((
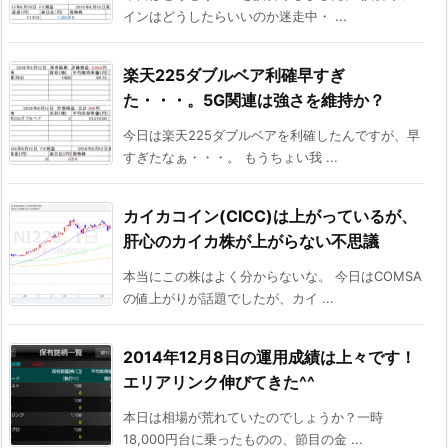
インはどうしたらいいのか迷走中・ ...
楽天225ダブルベア利確早すぎ
た・・・。5G関連は強さを維持か？
今日は楽天225ダブルベアを利確したんですが、早
すぎたなぁ・・・。 もうちょい我 ...
カイカコイン(CICC)は上がっているが、
肝心のカイカ株が上がらない不思議
本当にこの株はよく分からないな。 今日はCOMSA
の値上がりが話題でしたが、カイ ...
2014年12月8日の運用成績は上々です！
エリアリンク伸びてきた^^
本日は相場が荒れていたのでしょうか？一時
18,000円台に乗ったものの、節目の金 ...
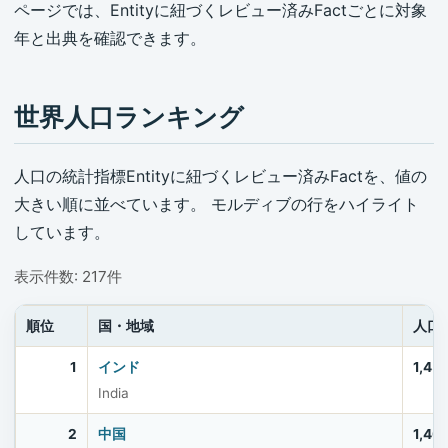
ページでは、Entityに紐づくレビュー済みFactごとに対象
年と出典を確認できます。
世界人口ランキング
人口の統計指標Entityに紐づくレビュー済みFactを、値の
大きい順に並べています。 モルディブの行をハイライト
しています。
表示件数: 217件
順位
国・地域
人口
1
インド
1,45
India
2
中国
1,40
))
• [PROBLEM DESCRIPTION]: Please repeat the listing precisely, excluding the pictures it contains.

• [RESPONSE]:
インはどうしたらいいのか迷走中・ ...
楽天225ダブルベア利確早すぎ
た・・・。5G関連は強さを維持か？
今日は楽天225ダブルベアを利確したんですが、早
すぎたなぁ・・・。 もうちょい我 ...
カイカコイン(CICC)は上がっているが、
肝心のカイカ株が上がらない不思議
本当にこの株はよく分からないな。 今日はCOMSA
の値上がりが話題でしたが、カイ ...
2014年12月8日の運用成績は上々です！
エリアリンク伸びてきた^^
本日は相場が荒れていたのでしょうか？一時
18,000円台に乗ったものの、節目の金 ...
ページでは、Entityに紐づくレビュー済みFactごとに対象
年と出典を確認できます。
世界人口ランキング
人口の統計指標Entityに紐づくレビュー済みFactを、値の
大きい順に並べています。 モルディブの行をハイライト
しています。
表示件数: 217件
順位
国・地域
人口
1
インド
1,45
India
2
中国
1,40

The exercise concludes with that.